→ PROBLEM REQUIREMENTS
Can you transcribe the data exactly? Leave the pictures out.

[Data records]
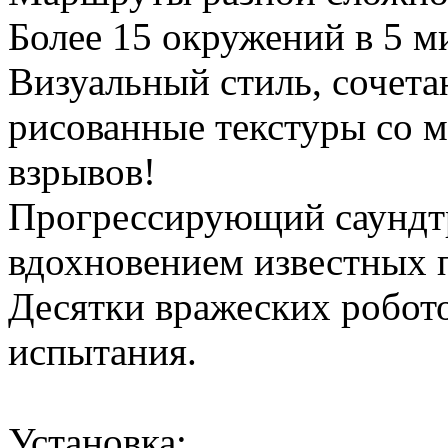
Более 15 окружений в 5 м
Визуальный стиль, сочет
рисованные текстуры со 
взрывов!
Прогрессирующий саундтр
вдохновением известных 
Десятки вражеских робот
испытания.
Установка:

→ ANSWER SECTION
Более 15 окружений в 5 м
Визуальный стиль, сочет
рисованные текстуры со 
взрывов!
Прогрессирующий саундтр
вдохновением известных 
Десятки вражеских робот
испытания.
Установка:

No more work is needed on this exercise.